Re: [ISSUE 57] Representation-source: a possible new approach to the HTTP Redirection Issue from Roy T. Fielding on 2008-02-25 (www-tag@w3.org from February 2008)

From: Roy T. Fielding <fielding@gbiv.com>
Date: Mon, 25 Feb 2008 11:49:03 -0800
To: Danny Ayers <danny.ayers@gmail.com>
Cc: noah_mendelsohn@us.ibm.com, "W3C TAG" <www-tag@w3.org>
Message-Id: <E6416F61-E40C-4DE6-8B7A-D8A94EE8537B@gbiv.com>
On Feb 25, 2008, at 4:52 AM, Danny Ayers wrote:
> Roy asks whether "A key requirement of the Semantic Web is that URIs
> be used to identify resources unambiguously". Well, yes, I'd suggest
> it is, in exactly the same way the Web is dependent on an essentially
> unambiguous naming scheme - the resource identified and the URI are
> intimately bound, thanks to their somewhat circular, fixpoint kind of
> definition.

Right, the Web is bound by a consistency (or lack thereof) in
representations/results for any given URI.  But that consistency
only exists when observed over time.

> On the other hand the relationship between a resource and
> the thing it stands for does have ambiguity - the publisher may be
> clear, but the consumer of such information is limited to making their
> best interpretation of whatever (ultimately human-readable)
> definitions the publisher has provided.

And that's a problem because ...?

Let's try an example.

   1) a resource owner might have a good idea of what resource they
      intend to identify when they mint a URI, or they might just be
      uploading a hundred photos named IMG_98nnn.jpg.  The Web doesn't
      depend on cool URIs -- they are just a nice thing to have. The
      resource owner just thinks of it as "My vacation in Nevada".

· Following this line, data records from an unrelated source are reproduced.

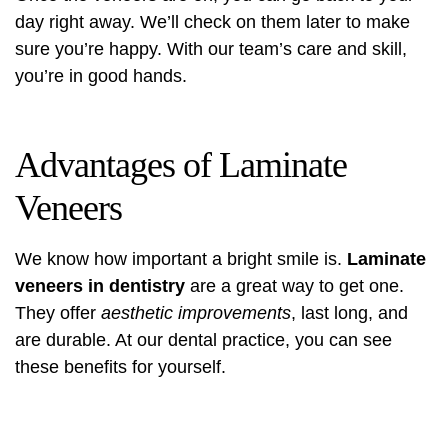
day right away. We’ll check on them later to make
sure you’re happy. With our team’s care and skill,
you’re in good hands.
Advantages of Laminate
Veneers
We know how important a bright smile is.
Laminate
veneers in dentistry
are a great way to get one.
They offer
aesthetic improvements
, last long, and
are durable. At our dental practice, you can see
these benefits for yourself.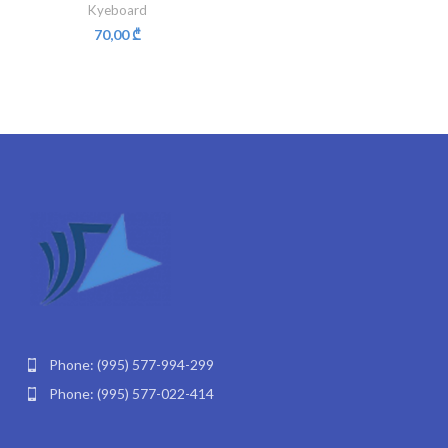
Kyeboard
70,00
₾
Phone: (995) 577-994-299
Phone: (995) 577-022-414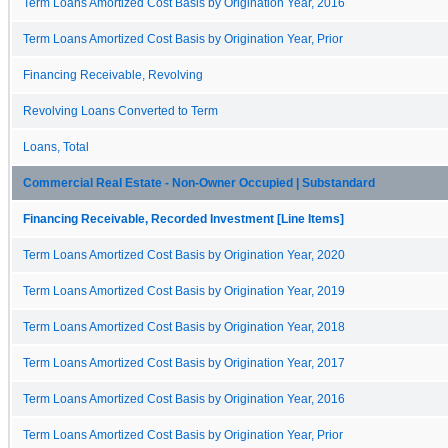
Term Loans Amortized Cost Basis by Origination Year, 2016
Term Loans Amortized Cost Basis by Origination Year, Prior
Financing Receivable, Revolving
Revolving Loans Converted to Term
Loans, Total
Commercial Real Estate - Non-Owner Occupied | Substandard
Financing Receivable, Recorded Investment [Line Items]
Term Loans Amortized Cost Basis by Origination Year, 2020
Term Loans Amortized Cost Basis by Origination Year, 2019
Term Loans Amortized Cost Basis by Origination Year, 2018
Term Loans Amortized Cost Basis by Origination Year, 2017
Term Loans Amortized Cost Basis by Origination Year, 2016
Term Loans Amortized Cost Basis by Origination Year, Prior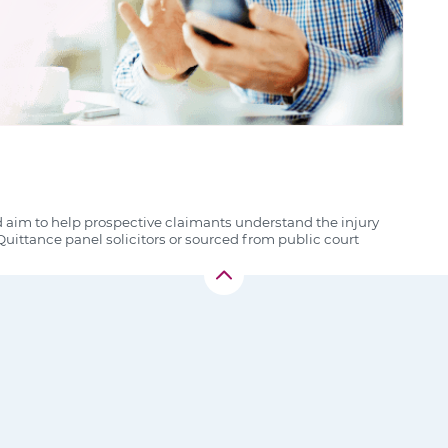
d aim to help prospective claimants understand the injury
uittance panel solicitors or sourced from public court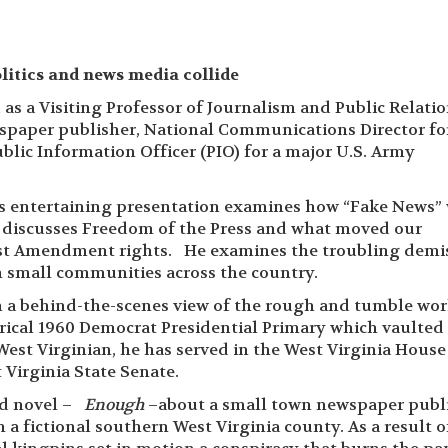
itics and news media collide
as a Visiting Professor of Journalism and Public Relatio
spaper publisher, National Communications Director fo
blic Information Officer (PIO) for a major U.S. Army
’s entertaining presentation examines how “Fake News”
nd discusses Freedom of the Press and what moved our
irst Amendment rights. He examines the troubling demi
n small communities across the country.
h a behind-the-scenes view of the rough and tumble wor
torical 1960 Democrat Presidential Primary which vaulted
West Virginian, he has served in the West Virginia House
 Virginia State Senate.
ed novel –
Enough
–about a small town newspaper publ
 a fictional southern West Virginia county. As a result o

   2) an author, having discovered a useful trove of photos, adds links
      to their personal favorites along with metadata to describe the
      resource that they are linking to.  The Web doesn't depend on the
      author's link semantics matching the owner's resource semantics,
      even though it would be nice if they matched.

   3) a thousand other authors do the same, using their own notions
      of the semantics that are important to them.  One person notices
      that the scenic backdrop of our owner, snacking on sandwiches by
      the side of a road in Nevada, contains what looks like an alien
      spacecraft sticking out the side of an exposed bluff.  Naturally,
      they slashdot the photo as evidence that UFOs exist, and it is
      linked to by another fifty thousand UFO enthusiasts as
      "proof that aliens exist among us (just ignore the guy with
      the sandwich)".

   4) Google's spider wanders by, notices all these links to these
      photos in this collection, and then builds an index based on
      the links and text surrounding the references by others to
      particular photos, with extra weight given to photos that are
      described in the same way by multiple references.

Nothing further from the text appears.